Eppure, nonostante la certezza della prova – “la consapevolezza assorbe il reato”, sostiene la giurisprudenza – i suoi procuratori di riferimento, prima hanno riflettuto a lungo se aprire un fascicolo per minacce o per detenzione e poi, pur avendo deciso per la detenzione, hanno stabilito – nonostante la fattispecie del reato e la prova incontrovertibile del ritrovamento – di non chiedere il processo con rito immediato. La prassi e la giurisprudenza, sulla detenzione delle armi, non offrono spazio al dubbio.
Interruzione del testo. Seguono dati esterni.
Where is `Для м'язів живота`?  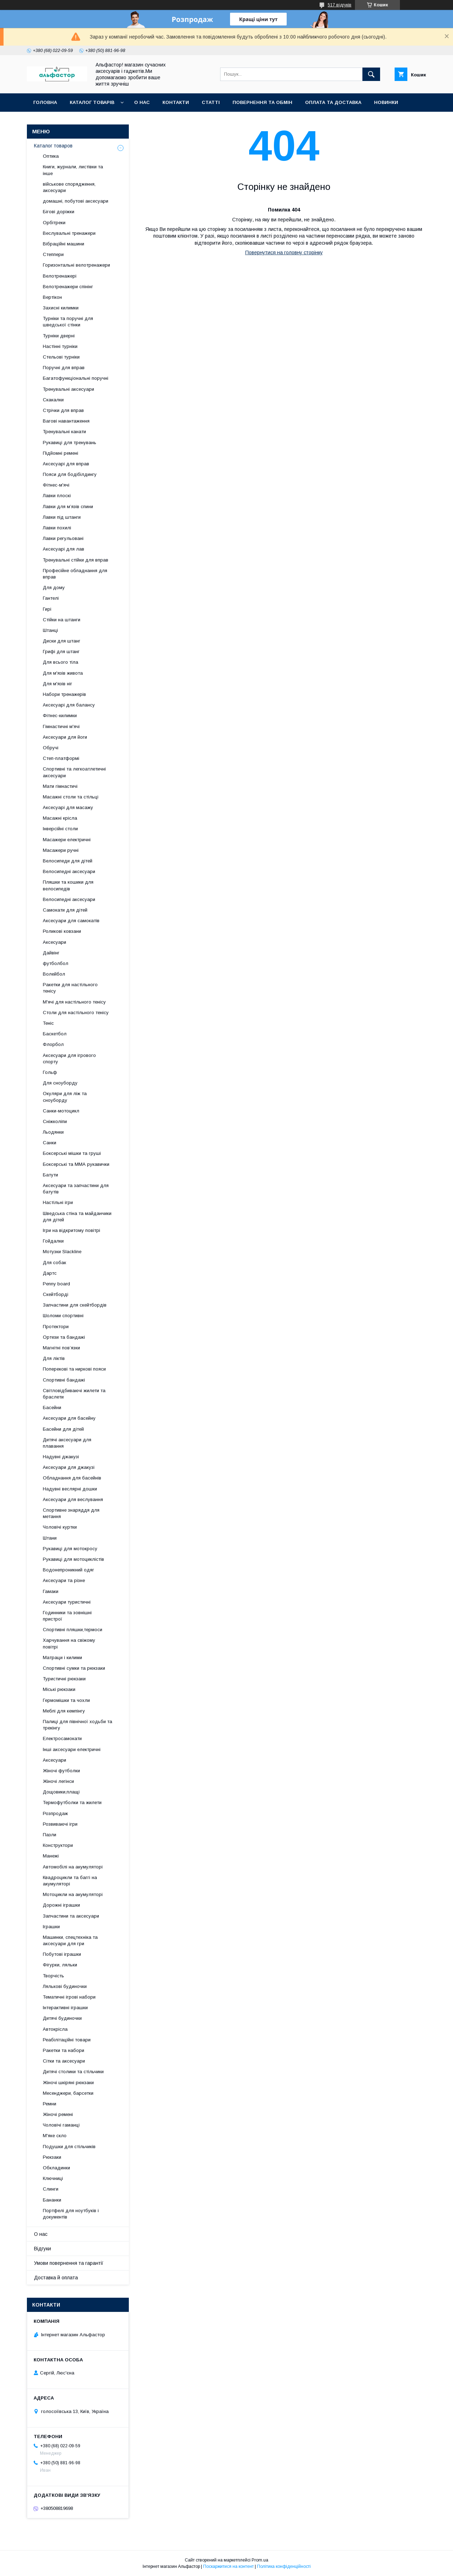
Для м'язів живота is located at coordinates (63, 673).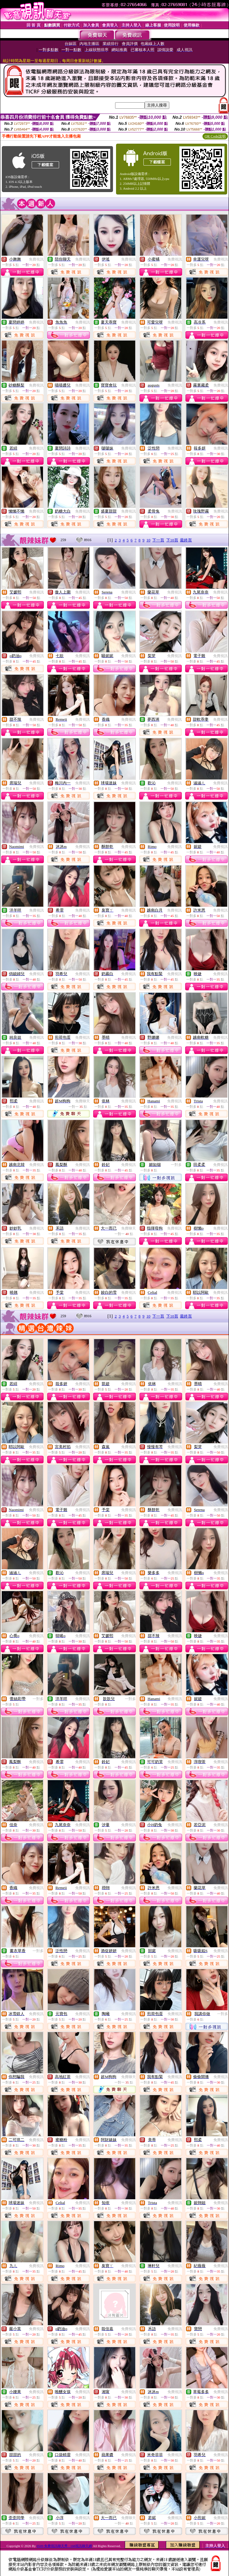 The height and width of the screenshot is (2576, 229). What do you see at coordinates (36, 259) in the screenshot?
I see `免費視訊` at bounding box center [36, 259].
Se un poveraccio viene trovato con una scacciacani o con una pistola priva di cartucce o di grilletto, viene subito tradotto in carcere e processato per direttissima in quanto la prova è, come si dice, “in re ipsa”. Per il giovane Ciancimino no. I pm che lo gestiscono da tre anni e che il 10 maggio lo porteranno in aula come testimone chiave del processo contro il generale Mori e della presunta trattativa fra mafia e stato, non hanno fretta: il giudizio sulla dinamite che ha rischiato di mandare in frantumi tre palazzi, e di compiere un’altra strage di mafia, può comodamente attendere. La procedura di un certo rito palermitano ne dà facoltà.